The code is at github.com/abahgat/s2-spatial-join (public, MIT-licensed). All data sources are open and auth-free. End-to-end on a workstation, from raw Overture tiles to the finished leaderboard, runs in under two hours. Almost all of that is the one-time index build (the admin cell-unions and the radius-band cap coverings, the latter dominated by the finest-level band), not the queries, which answer in seconds once the index exists.

uv sync
uv run overturemaps download -t place         -f geoparquet -o data/cache/world_places.parquet
uv run overturemaps download -t division_area -f geoparquet -o data/cache/world_divisions.parquet
uv run python scripts/bake_healthcare_world.py            # phases A–D: indexes
uv run python scripts/bake_healthcare_world_geojson.py    # phase E: aggregate + leaderboard

The whole pipeline. Two open Overture datasets feed one S2 index, and the same range-comparison primitive answers both questions: containment (which country, region, and locality contain each POI) and distance (the nearest hospital per locality, via radius-band cell-unions). Both tracks converge into the per-locality aggregate that becomes the leaderboard. Phase tags A–E match the script comments above.

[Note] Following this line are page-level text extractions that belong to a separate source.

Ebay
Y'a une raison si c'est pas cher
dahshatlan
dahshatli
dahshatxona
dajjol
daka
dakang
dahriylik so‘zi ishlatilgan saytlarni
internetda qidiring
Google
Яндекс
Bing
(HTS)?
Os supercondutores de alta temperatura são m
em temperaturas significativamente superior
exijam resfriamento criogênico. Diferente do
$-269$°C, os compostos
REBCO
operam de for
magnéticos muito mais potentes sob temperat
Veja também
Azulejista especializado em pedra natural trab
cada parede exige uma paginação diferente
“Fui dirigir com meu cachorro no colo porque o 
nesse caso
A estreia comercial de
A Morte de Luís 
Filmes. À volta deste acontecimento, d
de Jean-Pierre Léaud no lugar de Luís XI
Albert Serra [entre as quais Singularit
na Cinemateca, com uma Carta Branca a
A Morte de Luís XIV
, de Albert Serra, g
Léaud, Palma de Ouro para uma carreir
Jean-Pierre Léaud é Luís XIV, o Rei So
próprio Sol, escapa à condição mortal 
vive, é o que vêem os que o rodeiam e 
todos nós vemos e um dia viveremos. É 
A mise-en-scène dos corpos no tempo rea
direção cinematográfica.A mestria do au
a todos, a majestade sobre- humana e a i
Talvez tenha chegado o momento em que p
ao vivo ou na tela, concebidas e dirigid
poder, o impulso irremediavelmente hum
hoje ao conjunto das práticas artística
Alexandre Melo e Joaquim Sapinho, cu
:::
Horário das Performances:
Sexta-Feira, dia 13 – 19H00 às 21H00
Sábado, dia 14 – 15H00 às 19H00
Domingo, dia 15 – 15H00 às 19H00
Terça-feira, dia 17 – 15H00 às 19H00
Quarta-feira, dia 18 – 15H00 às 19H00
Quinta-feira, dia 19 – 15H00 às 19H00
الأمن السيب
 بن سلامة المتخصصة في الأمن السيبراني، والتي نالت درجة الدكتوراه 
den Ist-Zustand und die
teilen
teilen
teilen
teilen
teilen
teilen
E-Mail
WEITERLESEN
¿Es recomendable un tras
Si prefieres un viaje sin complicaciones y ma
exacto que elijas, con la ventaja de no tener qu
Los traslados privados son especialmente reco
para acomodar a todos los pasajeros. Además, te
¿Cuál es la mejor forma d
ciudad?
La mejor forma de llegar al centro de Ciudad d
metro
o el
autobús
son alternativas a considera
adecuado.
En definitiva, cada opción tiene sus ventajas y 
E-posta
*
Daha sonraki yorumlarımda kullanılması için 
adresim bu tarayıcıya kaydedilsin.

If you want to ask the same kind of question of a different POI category (most isolated locality from a school, a pharmacy, a fire station, a bookstore, a coffee shop) the pipeline generalizes by changing one filter line, and runs in the same amount of time. The S2 index doesn’t care what kind of POI you put in it. That, more than any specific number, is the point.

The engineering leader I was coaching: their pipeline is now an integer-interval check too. They didn’t need a cluster either.